For The Love Of Comfort
“Are you sure you want to keep all that?” my mother asked the day we moved, eyeing the box of faded pictures and composition notebooks I kept beneath my bed. The slight judgement in her tone was discouraging but not persuading. I ignored her and hobbled down the stairs, carrying the box like an overdue pregnancy. In all my seventeen years, I had never seen our house at 1887 Winnetka Road that empty. I never hoped to. For all I knew, my father was blowing smoke when he first said he wanted to move.
“Seventeen years is long enough,” he huffed through the smolder of our broken oven burning dinner again, “and in another seventeen we’ll have half the mortgage paid.” My mother rolled her eyes and flipped to the blotter of the Northfield News. I ran interference, waving a kitchen towel in my right hand while my left thrashed the backdoor open and closed to alleviate the smoke.
There was nothing wrong with the house.
***
Three years later, I’m sitting alone in the back of Sip’s Coffee, hiding from the exaggerated reunions of my college peers. They squeal over how fast the summer flew and how great it feels to be back on campus for junior year. I duck my head into my journal and scribble a sentence I never finish.
A missed call from James. It isn’t like him to call, not from what I’ve gathered in the past two years of our relationship, although, lately he hasn’t had much to say at all. His sunny disposition shifted once I left to visit my parents last month. I said goodbye to him and summer in the middle of his street, wrapping my arms around him and craning my neck up to level with his 6-foot stature. I tried to press my lips against his but he flinched, giving me only the bottom of his quivering mouth. He said goodbye as if he meant it for longer than the week I would be gone. I drove north towards my parent’s new townhouse that felt like mine as much as James did that day.
I drop my pen and immediately dial his number.
***
Downsizing is what people over fifty like to call it. The kids flee the nest and suddenly it is acceptable to throw away nostalgia for a duplex with low HOA fees. My mother would never admit it, but she didn’t want to move either. I could tell by the shell-shocked look on her face the morning the moving truck pulled in. She shoved her emotions under the rug – all eight rolled in clear plastic and stacked in the back of the truck’s trailer. She was like any mother in crisis: assertive, detached, and calling out commands while power walking from room to room. She knew what would happen if she stopped to face reality.

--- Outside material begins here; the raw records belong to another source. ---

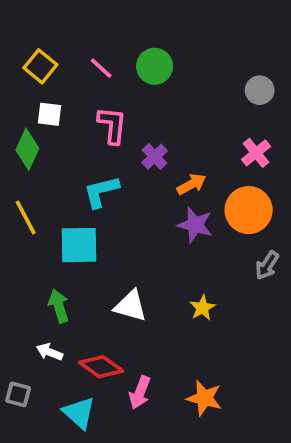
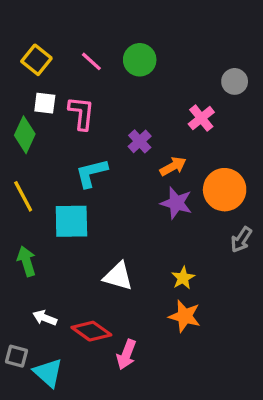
pink L-shape: (112, 125) -> (81, 113), moved
pink cross: (256, 153) -> (201, 118), moved
green arrow: (59, 306) -> (26, 261), moved
orange star: (204, 398) -> (185, 316), moved
cyan triangle: (79, 413) -> (48, 373), moved

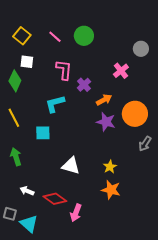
pink L-shape: (81, 113) -> (64, 70), moved
cyan square: (71, 221) -> (43, 133), size x0.7

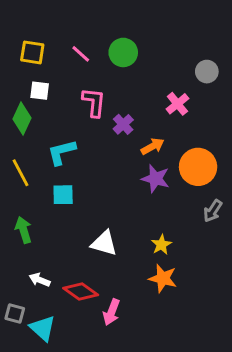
yellow square: (22, 36) -> (32, 52), turned -30
cyan L-shape: (55, 104) -> (62, 152), moved

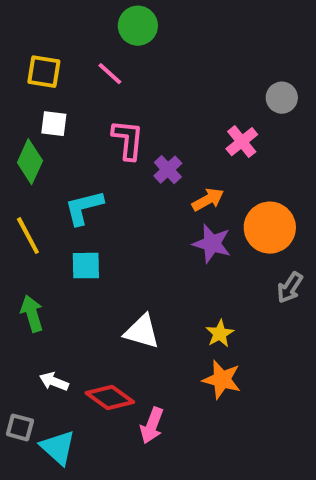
green circle: (123, 52) -> (138, 26), moved

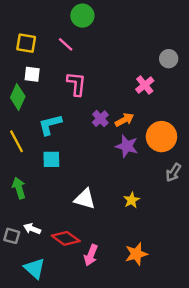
purple cross: (168, 170) -> (100, 119), moved
orange star: (222, 380) -> (136, 254), moved, turned -30
gray square: (20, 427) -> (12, 236), moved

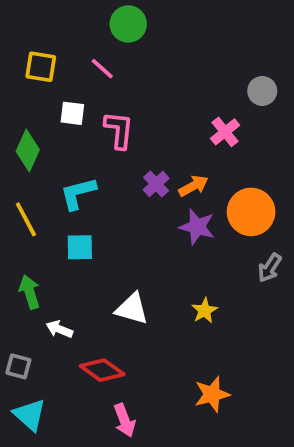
white square: (32, 74) -> (72, 113), moved
white arrow: (32, 229) -> (59, 329), moved
pink arrow: (91, 255) -> (125, 420), moved, turned -42
cyan triangle: (35, 268) -> (30, 415), moved

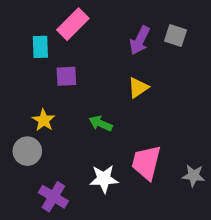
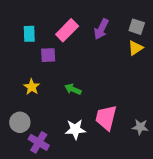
pink rectangle: (73, 24) -> (67, 30), moved
gray square: (176, 36) -> (137, 27), moved
yellow triangle: (138, 88) -> (136, 48), moved
gray circle: (27, 151) -> (20, 122), moved

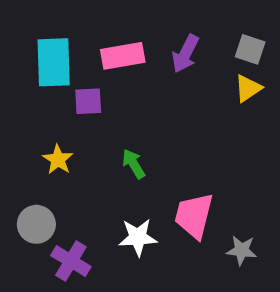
pink rectangle: (67, 30) -> (123, 56), turned 35
cyan rectangle: (29, 34) -> (54, 62), size x1.6
green arrow: (73, 89) -> (134, 164), turned 35
gray star: (140, 127) -> (241, 250), moved

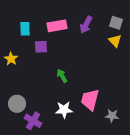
cyan rectangle: (54, 62) -> (25, 29), size x0.6
yellow triangle: (248, 88) -> (115, 41), turned -40
yellow star: (58, 160) -> (11, 59), moved

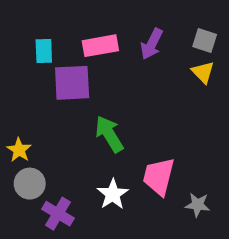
purple square: (41, 47) -> (72, 83), size x1.6
yellow star: (11, 59) -> (19, 150), moved
green arrow: (62, 76) -> (109, 134), size x1.5
white star: (64, 110) -> (113, 194), turned -30

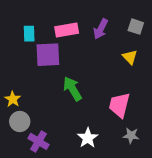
yellow triangle: (203, 72) -> (130, 57), moved
pink trapezoid: (159, 177) -> (119, 105), moved
white star: (113, 194) -> (88, 138), moved

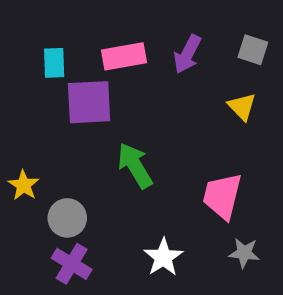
gray circle: (20, 122) -> (67, 218), moved

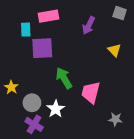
gray square: (253, 50) -> (120, 13), moved
pink rectangle: (124, 56) -> (48, 16), moved
pink trapezoid: (222, 196) -> (91, 92), moved
white star: (163, 257) -> (56, 109), moved

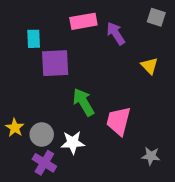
pink rectangle: (48, 16) -> (83, 21), moved
purple arrow: (89, 25) -> (116, 33), turned 120
yellow star: (11, 87) -> (15, 128), moved
white star: (56, 109) -> (73, 143), turned 30

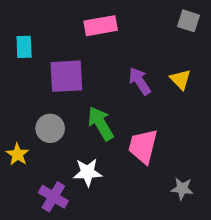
purple arrow: (116, 33) -> (140, 81), moved
cyan rectangle: (34, 39) -> (24, 47), moved
gray circle: (42, 134) -> (50, 128), moved

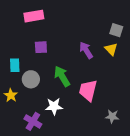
gray square: (189, 21) -> (116, 30), moved
pink rectangle: (101, 26) -> (34, 16), moved
cyan rectangle: (24, 47) -> (15, 65), moved
purple square: (66, 76) -> (41, 47), size x0.6

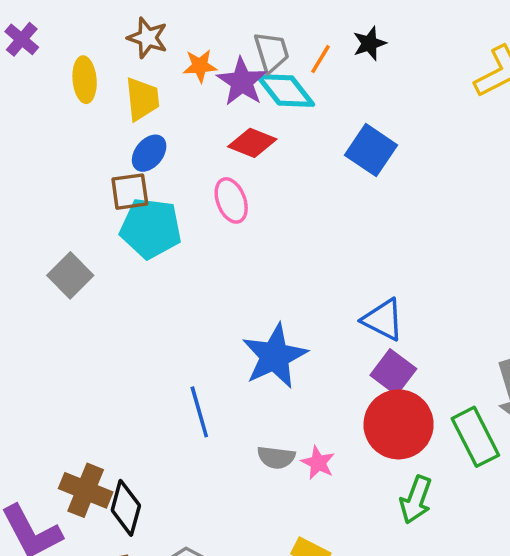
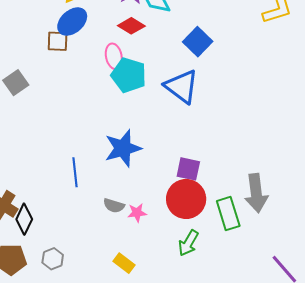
blue ellipse: (149, 153) -> (72, 22), size x1.4
cyan pentagon: (151, 228) -> (129, 75), moved
blue triangle: (383, 320) -> (182, 86), moved, size x1.4
purple square: (393, 372) -> (188, 169), turned -35
pink star: (318, 463) -> (137, 213), turned 30

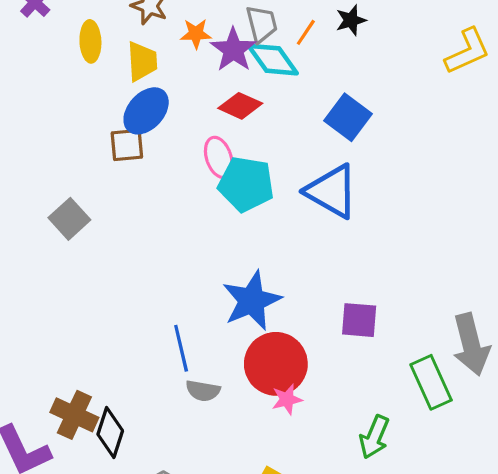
red circle: (186, 199) -> (276, 364), moved
gray semicircle: (114, 206) -> (203, 391), moved

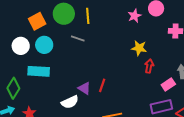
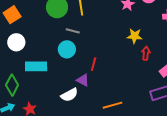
orange square: (37, 21) -> (12, 15), moved
cyan circle: (44, 45) -> (67, 49), moved
red line: (102, 85) -> (94, 64), moved

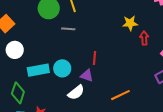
cyan circle: (67, 49) -> (62, 68), moved

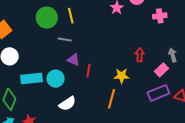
yellow star: (130, 23) -> (122, 76), moved
purple triangle: (87, 76) -> (74, 60), moved
orange line: (120, 95) -> (111, 99), moved, turned -54

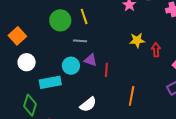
yellow star: (122, 76) -> (137, 40), moved
cyan circle: (56, 79) -> (71, 66), moved

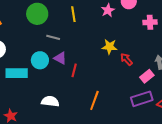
yellow line: (84, 16) -> (73, 14), moved
red arrow: (156, 50) -> (126, 59), turned -48
white semicircle: (88, 104) -> (50, 101), turned -144

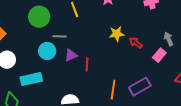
purple triangle: (60, 58) -> (71, 55), turned -40
cyan circle: (40, 60) -> (47, 51), moved
purple rectangle: (142, 99) -> (140, 87), moved

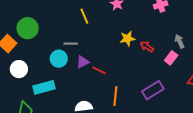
green circle: (39, 17) -> (28, 28), moved
red line: (87, 64) -> (99, 70), turned -64
orange line: (113, 90) -> (115, 96), moved

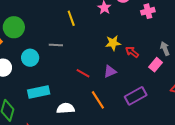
cyan circle: (59, 59) -> (30, 58), moved
purple triangle: (83, 62) -> (110, 71), moved
cyan rectangle: (44, 87) -> (39, 92), moved
orange line: (115, 96) -> (98, 100), turned -42

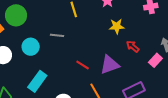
yellow star: (113, 43) -> (117, 26), moved
purple triangle: (110, 71) -> (110, 65), size x1.5
cyan rectangle: (39, 92) -> (37, 81), turned -45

Fall apart. I was the only one visibly falling apart, stumbling in the way of all of the jacked men carrying cardboard and couches. I moved myself outside, taking a seat on the concrete ledge by the back door. I thought about all of the times I had sat there before, contemplating if David Finch from the eighth grade liked me back, why high school homecoming was such a big deal, and if I only longed to study business to appease my father.

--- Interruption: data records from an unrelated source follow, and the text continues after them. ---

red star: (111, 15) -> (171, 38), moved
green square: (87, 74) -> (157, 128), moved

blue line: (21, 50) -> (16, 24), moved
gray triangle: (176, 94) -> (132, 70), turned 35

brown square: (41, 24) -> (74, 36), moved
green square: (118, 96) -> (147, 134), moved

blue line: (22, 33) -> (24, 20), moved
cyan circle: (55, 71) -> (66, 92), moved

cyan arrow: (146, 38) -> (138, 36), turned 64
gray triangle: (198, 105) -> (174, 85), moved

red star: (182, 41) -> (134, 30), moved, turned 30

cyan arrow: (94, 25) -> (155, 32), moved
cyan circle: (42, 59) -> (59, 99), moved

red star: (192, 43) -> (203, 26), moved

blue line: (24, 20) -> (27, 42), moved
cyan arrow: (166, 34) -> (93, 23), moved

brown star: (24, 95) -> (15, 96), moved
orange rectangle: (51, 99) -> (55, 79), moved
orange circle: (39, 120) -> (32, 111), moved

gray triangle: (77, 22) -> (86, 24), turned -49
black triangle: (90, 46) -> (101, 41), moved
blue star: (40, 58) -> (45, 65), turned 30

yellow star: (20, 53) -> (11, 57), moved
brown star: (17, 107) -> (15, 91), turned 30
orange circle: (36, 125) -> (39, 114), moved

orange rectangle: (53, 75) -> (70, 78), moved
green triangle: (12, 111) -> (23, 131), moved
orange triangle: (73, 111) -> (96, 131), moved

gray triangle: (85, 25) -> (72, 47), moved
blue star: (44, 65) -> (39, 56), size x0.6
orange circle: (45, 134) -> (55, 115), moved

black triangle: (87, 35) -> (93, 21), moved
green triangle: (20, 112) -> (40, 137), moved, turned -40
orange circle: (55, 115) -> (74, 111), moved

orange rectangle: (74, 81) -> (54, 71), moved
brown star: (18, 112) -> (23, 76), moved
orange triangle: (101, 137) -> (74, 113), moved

It was three years ago and it was yesterday.
***
The ringing dial drags on once, twice, five times until it cuts to James’ voicemail. I let out my shaking breath as faces from nearby tables sharply turn my way. I’m too preoccupied to feel embarrassed.
I shuffle out of Sip’s and toward his street two blocks over, power walking the way my mom did that day we left home. I wonder if she felt the dread I do now. My feet are moving but my head is stuck on one thought: James is about to break up with me. Everything I ever did wrong in the last two years rolls over my eyes like smoke.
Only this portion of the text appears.